6 1.2 Rumusan Masalah Berdasarkan latar belakang masalah di atas maka dapat dirumuskan masalah penelitian sebagai berikut. 1. Apakah faktor lingkungan fisik rumah (ventilasi, pencahayaan) merupakan faktor risiko kekambuhan pasien TB paru di Kota Denpasar? 2. Apakah faktor lingkungan sosial (kepadatan hunian, kontak serumah, pajanan asap rokok, kepatuhan minum obat) merupakan faktor risiko kekambuhan pasien TB paru di Kota Denpasar? 3. Apakah faktor host (penyakit penyerta DM, status gizi) merupakan faktor risiko kekambuhan pasien TB paru di Kota Denpasar? 1.3 Tujuan Penelitian 1.3.1 Tujuan umum Mengetahui faktor risiko yang memengaruhi kekambuhan pasien TB paru di Kota Denpasar. 1.3.2 Tujuan khusus Tujuan khusus penelitian ini adalah untuk membuktikan hal seperti diuraikan di bawah ini. 1. Faktor lingkungan fisik rumah (ventilasi, pencahayaan) sebagai faktor risiko kekambuhan pasien TB paru di Kota Denpasar. 2. Faktor lingkungan sosial (kepadatan hunian, kontak serumah, pajanan asap rokok, kepatuhan minum obat) sebagai faktor risiko kekambuhan pasien TB paru di Kota Denpasar. 3. Faktor host (penyakit penyerta DM, status gizi) sebagai faktor risiko kekambuhan pasien TB paru di Kota Denpasar.
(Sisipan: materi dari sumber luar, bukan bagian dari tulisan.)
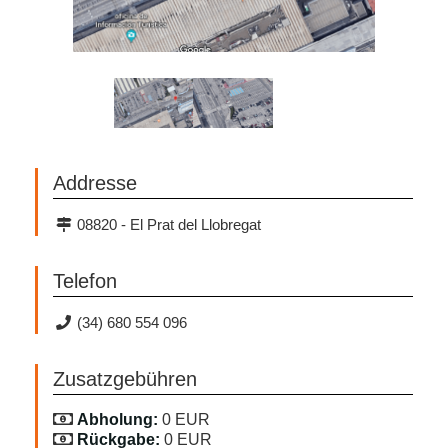
Addresse
08820 - El Prat del Llobregat
Telefon
(34) 680 554 096
Zusatzgebühren
Abholung:
0 EUR
Rückgabe:
0 EUR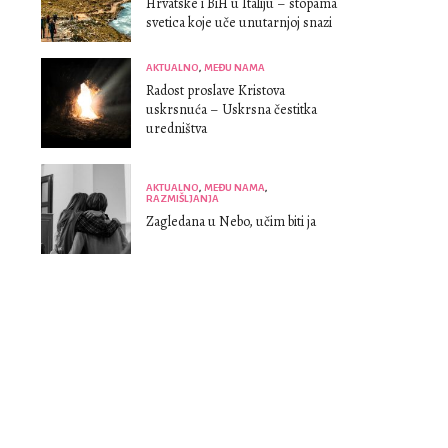
Hrvatske i BiH u Italiju – stopama
svetica koje uče unutarnjoj snazi
AKTUALNO
,
MEĐU NAMA
Radost proslave Kristova
uskrsnuća – Uskrsna čestitka
uredništva
AKTUALNO
,
MEĐU NAMA
,
RAZMIŠLJANJA
Zagledana u Nebo, učim biti ja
7 1.4 Manfaat Penelitian 1.4.1 Manfaat praktis 1. Sebagai bahan masukan terhadap petugas kesehatan terutamanya tenaga kesehatan program TB untuk mengoptimalkan program pengobatan pasien TB dan mengendalikan munculnya kasus TB kambuh. 2. Memberikan informasi kepada pasien TB mengenai faktor-faktor yang berpotensi menyebabkan kekambuhan. 1.4.2 Manfaat teoritis 1. Memberikan kontribusi terhadap pengembangan ilmu pengetahuan terkait faktor yang berhubungan dengan kekambuhan TB. 2 Data yang diperoleh dapat dipergunakan sebagai informasi awal untuk penelitian kekambuhan TB selanjutnya dengan analisis yang lebih mendalam.